> **RAW DATA**
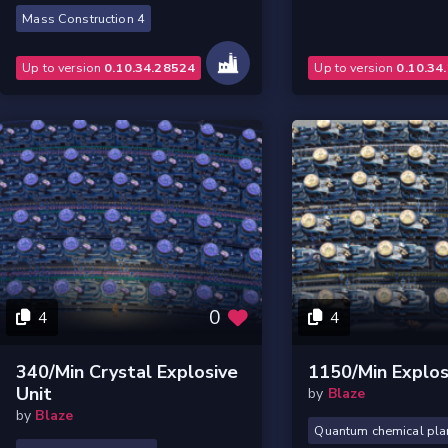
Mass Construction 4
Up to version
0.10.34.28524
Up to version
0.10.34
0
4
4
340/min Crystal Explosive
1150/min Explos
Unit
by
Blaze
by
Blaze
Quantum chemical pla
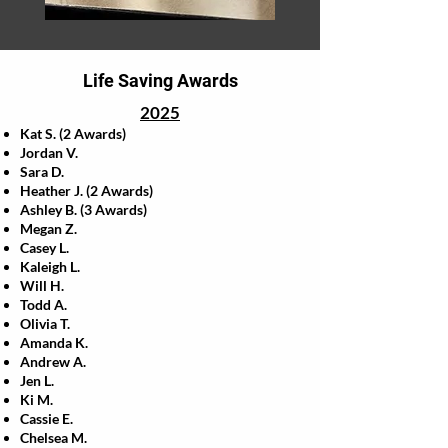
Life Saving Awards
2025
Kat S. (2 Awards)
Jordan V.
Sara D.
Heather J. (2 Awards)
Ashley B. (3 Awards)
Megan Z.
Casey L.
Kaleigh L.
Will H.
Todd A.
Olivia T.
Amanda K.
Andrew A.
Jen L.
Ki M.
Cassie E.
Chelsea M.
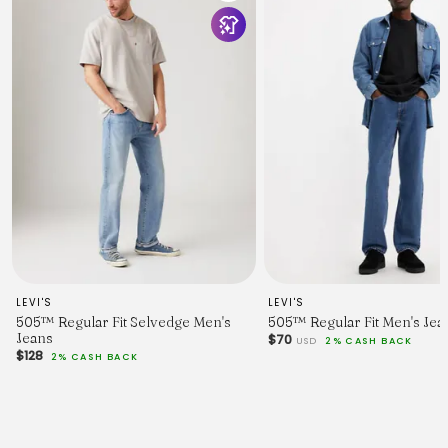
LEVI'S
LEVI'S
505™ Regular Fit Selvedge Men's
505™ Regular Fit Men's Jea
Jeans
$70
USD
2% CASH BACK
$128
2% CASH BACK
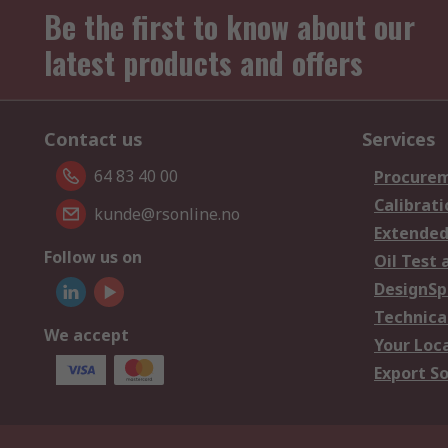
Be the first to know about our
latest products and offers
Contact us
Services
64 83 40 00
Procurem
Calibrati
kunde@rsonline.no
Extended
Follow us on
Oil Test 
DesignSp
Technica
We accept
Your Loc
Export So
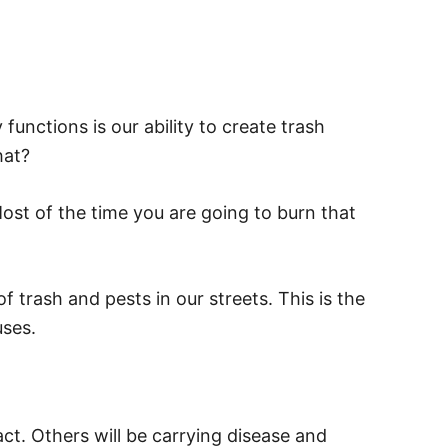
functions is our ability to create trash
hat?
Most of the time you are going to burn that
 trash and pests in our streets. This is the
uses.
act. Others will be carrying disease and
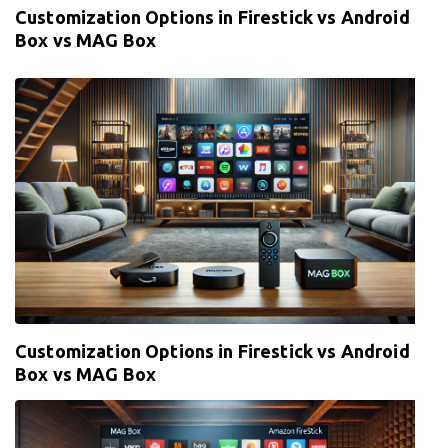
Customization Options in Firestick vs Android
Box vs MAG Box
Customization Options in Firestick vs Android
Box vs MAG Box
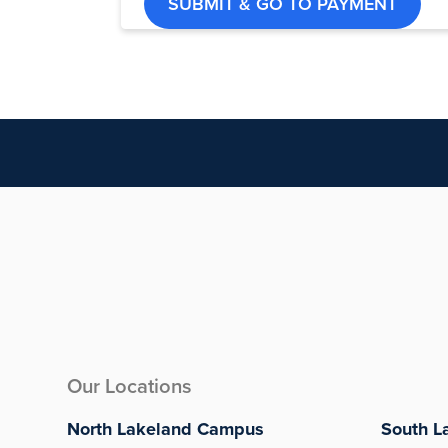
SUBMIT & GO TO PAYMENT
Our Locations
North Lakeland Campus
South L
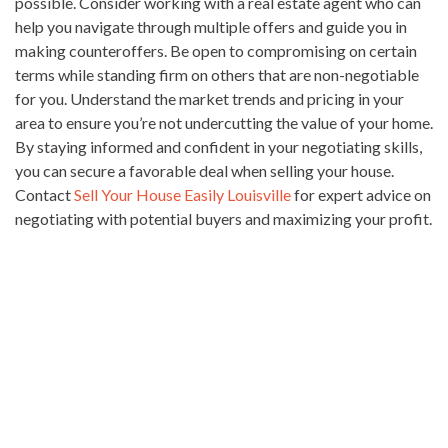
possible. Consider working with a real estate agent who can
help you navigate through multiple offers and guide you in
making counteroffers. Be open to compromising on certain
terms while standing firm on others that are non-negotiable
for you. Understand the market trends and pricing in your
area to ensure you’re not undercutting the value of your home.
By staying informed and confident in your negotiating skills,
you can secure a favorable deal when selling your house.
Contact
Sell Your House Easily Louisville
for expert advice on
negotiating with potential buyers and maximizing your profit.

> **EXERCISE**
Each entry is to be returned as it stands, and each picture is to be left out.

> **EXERCISE ANSWER**
Mass Construction 4
Up to version
0.10.34.28524
Up to version
0.10.34
0
4
4
340/min Crystal Explosive
1150/min Explos
Unit
by
Blaze
by
Blaze
Quantum chemical pla
Life Saving Awards
2025
Kat S. (2 Awards)
Jordan V.
Sara D.
Heather J. (2 Awards)
Ashley B. (3 Awards)
Megan Z.
Casey L.
Kaleigh L.
Will H.
Todd A.
Olivia T.
Amanda K.
Andrew A.
Jen L.
Ki M.
Cassie E.
Chelsea M.
LEVI'S
LEVI'S
505™ Regular Fit Selvedge Men's
505™ Regular Fit Men's Jea
Jeans
$70
USD
2% CASH BACK
$128
2% CASH BACK
Be the first to know about our
latest products and offers
Contact us
Services
64 83 40 00
Procurem
Calibrati
kunde@rsonline.no
Extended
Follow us on
Oil Test 
DesignSp
Technica
We accept
Your Loc
Export So
functions is our ability to create trash
hat?
Most of the time you are going to burn that
 trash and pests in our streets. This is the
uses.
act. Others will be carrying disease and
Customization Options in Firestick vs Android
Box vs MAG Box
Customization Options in Firestick vs Android
Box vs MAG Box
SUBMIT & GO TO PAYMENT
Our Locations
North Lakeland Campus
South L
possible. Consider working with a real estate agent who can
help you navigate through multiple offers and guide you in
making counteroffers. Be open to compromising on certain
terms while standing firm on others that are non-negotiable
for you. Understand the market trends and pricing in your
area to ensure you’re not undercutting the value of your home.
By staying informed and confident in your negotiating skills,
you can secure a favorable deal when selling your house.
Contact
Sell Your House Easily Louisville
for expert advice on
negotiating with potential buyers and maximizing your profit.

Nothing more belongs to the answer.